### WORK REQUEST
In your copy, reproduce the entries exactly as they are, minus the images.

### INFORMATION

------

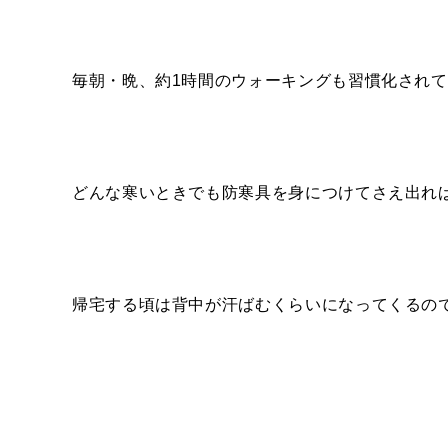
毎朝・晩、約1時間のウォーキングも習慣化され
どんな寒いときでも防寒具を身につけてさえ出れ
帰宅する頃は背中が汗ばむくらいになってくるの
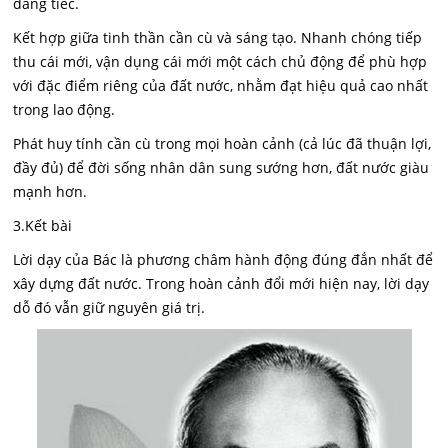
đáng tiếc.
Kết hợp giữa tinh thần cần cù và sáng tạo. Nhanh chóng tiếp
thu cái mới, vận dụng cái mới một cách chủ động để phù hợp
với đặc điểm riêng của đất nước, nhằm đạt hiệu quả cao nhất
trong lao động.
Phát huy tính cần cù trong mọi hoàn cảnh (cả lúc đã thuận lợi,
đầy đủ) để đời sống nhân dân sung sướng hơn, đất nước giàu
mạnh hơn.
3.Kết bài
Lời dạy của Bác là phương châm hành động đúng đắn nhất để
xây dựng đất nước. Trong hoàn cảnh đổi mới hiện nay, lời dạy
dỗ đó vẫn giữ nguyên giá trị.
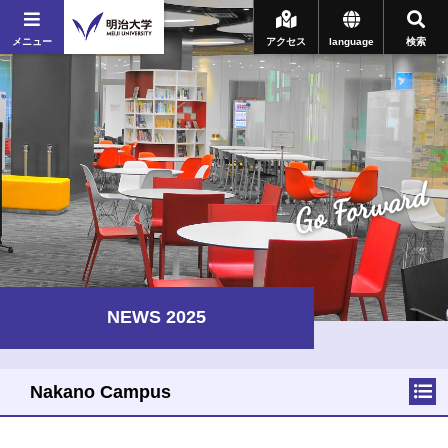
メニュー
アクセス
language
検索
Go Forward
NEWS 2025
Nakano Campus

------

### TASK ANSWER
毎朝・晩、約1時間のウォーキングも習慣化され
どんな寒いときでも防寒具を身につけてさえ出れ
帰宅する頃は背中が汗ばむくらいになってくるの
đáng tiếc.
Kết hợp giữa tinh thần cần cù và sáng tạo. Nhanh chóng tiếp
thu cái mới, vận dụng cái mới một cách chủ động để phù hợp
với đặc điểm riêng của đất nước, nhằm đạt hiệu quả cao nhất
trong lao động.
Phát huy tính cần cù trong mọi hoàn cảnh (cả lúc đã thuận lợi,
đầy đủ) để đời sống nhân dân sung sướng hơn, đất nước giàu
mạnh hơn.
3.Kết bài
Lời dạy của Bác là phương châm hành động đúng đắn nhất để
xây dựng đất nước. Trong hoàn cảnh đổi mới hiện nay, lời dạy
dỗ đó vẫn giữ nguyên giá trị.
メニュー
アクセス
language
検索
Go Forward
NEWS 2025
Nakano Campus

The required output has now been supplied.